Senate Votes to Scrap CFPB Directive Targeting Auto-Lending Bias
(Bloomberg) -- The U.S. Senate has moved to scrap a Consumer Financial Protection Bureau policy aimed at preventing discrimination in auto lending as Republicans employed an unorthodox procedure to attack agency guidance that they said was an effort to bypass normal rule-making.
Senators voted Wednesday to upend a directive released in 2013, when the CFPB was run by Obama administration appointee Richard Cordray. If a similar measure is passed by the House and signed into law by President Donald Trump the regulator’s guidance will be overturned.
At issue is a common practice by car dealers: They add a markup to the interest rates that lenders charge on loans and pocket it. Under Cordray, the CFPB contended that such mark ups were routinely higher for minorities, and warned it might punish lenders for not adhering to fair lending laws.
“There was growing evidence that dealers marked up loans more often and higher for minorities than for whites with similar credit profiles,” Senator Elizabeth Warren said Tuesday in a floor speech. Voting to rescind the CFPB guidance enables “the Trump Administration’s systematic dismantling of fair lending laws,” the Massachusetts Democrat said.
Auto dealer groups defend the markups as a standard practice that represents a reasonable price for connecting borrowers with lenders. Republican lawmakers contend that the consumer bureau guidance was an example of regulatory overreach.
“The CFPB, under Richard Cordray, frequently overstepped its authority while snubbing Congress and the public in the process,” Senator Pat Toomey of Pennsylvania, co-sponsor of the legislation with Senator Jerry Moran of Kansas, said in a statement. “This auto lending guidance is an example.”
The Republicans contend that the CFPB directive was actually a rule-making that should have been subject to the Congressional Review Act, which lets lawmakers scrap agency regulations within 60 legislative days.

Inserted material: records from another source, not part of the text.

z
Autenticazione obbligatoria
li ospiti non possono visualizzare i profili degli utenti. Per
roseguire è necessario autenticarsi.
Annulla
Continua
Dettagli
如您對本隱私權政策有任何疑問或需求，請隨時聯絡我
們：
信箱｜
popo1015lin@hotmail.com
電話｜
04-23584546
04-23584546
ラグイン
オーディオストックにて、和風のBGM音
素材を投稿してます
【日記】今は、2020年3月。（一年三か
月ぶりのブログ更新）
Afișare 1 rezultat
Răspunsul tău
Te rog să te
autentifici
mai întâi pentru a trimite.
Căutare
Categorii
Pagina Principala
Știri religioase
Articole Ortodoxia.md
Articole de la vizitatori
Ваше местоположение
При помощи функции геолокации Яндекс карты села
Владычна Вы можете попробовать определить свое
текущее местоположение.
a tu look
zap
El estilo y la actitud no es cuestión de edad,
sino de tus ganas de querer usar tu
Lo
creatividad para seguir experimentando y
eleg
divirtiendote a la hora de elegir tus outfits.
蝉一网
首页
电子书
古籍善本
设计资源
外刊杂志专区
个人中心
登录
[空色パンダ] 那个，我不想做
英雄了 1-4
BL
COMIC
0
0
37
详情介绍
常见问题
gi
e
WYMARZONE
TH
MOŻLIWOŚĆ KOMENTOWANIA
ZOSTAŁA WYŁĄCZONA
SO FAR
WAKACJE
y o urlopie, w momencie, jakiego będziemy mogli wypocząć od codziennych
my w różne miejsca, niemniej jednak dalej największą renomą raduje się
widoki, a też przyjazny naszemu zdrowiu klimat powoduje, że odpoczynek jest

Toomey has weighed using that approach to reverse other policies, including leveraged lending guidance issued by agencies including the Federal Reserve.

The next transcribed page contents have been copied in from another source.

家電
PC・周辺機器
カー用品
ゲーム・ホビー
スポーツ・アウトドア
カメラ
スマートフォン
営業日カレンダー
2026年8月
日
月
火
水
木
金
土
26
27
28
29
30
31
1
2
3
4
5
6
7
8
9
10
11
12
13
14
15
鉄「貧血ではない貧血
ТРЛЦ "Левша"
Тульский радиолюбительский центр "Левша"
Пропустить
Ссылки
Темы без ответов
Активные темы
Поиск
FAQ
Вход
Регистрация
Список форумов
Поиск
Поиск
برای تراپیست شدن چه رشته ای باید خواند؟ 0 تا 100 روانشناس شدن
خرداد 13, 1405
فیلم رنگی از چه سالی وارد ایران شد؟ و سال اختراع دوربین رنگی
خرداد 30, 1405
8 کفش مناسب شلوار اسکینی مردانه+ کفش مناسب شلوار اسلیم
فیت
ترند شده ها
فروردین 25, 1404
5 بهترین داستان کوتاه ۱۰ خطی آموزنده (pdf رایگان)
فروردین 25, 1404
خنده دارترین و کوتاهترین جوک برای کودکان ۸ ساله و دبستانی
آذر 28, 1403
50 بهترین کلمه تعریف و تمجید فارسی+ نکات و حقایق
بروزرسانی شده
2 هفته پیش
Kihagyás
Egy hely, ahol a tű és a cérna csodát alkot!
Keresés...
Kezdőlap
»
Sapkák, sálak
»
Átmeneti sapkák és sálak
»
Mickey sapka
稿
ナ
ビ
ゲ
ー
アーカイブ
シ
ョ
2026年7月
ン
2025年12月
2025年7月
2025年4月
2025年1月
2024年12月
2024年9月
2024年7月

Overturning the consumer bureau guidance would benefit banks and auto finance companies like Ally Financial Inc. that make a lot of auto loans in partnership with dealers, according to analysts at Capital Alpha.
“Dealers have even more to gain, given the high percentage of their profits these revenue-sharing agreements have long represented," Capital Alpha’s Chuck Gabriel wrote in a note.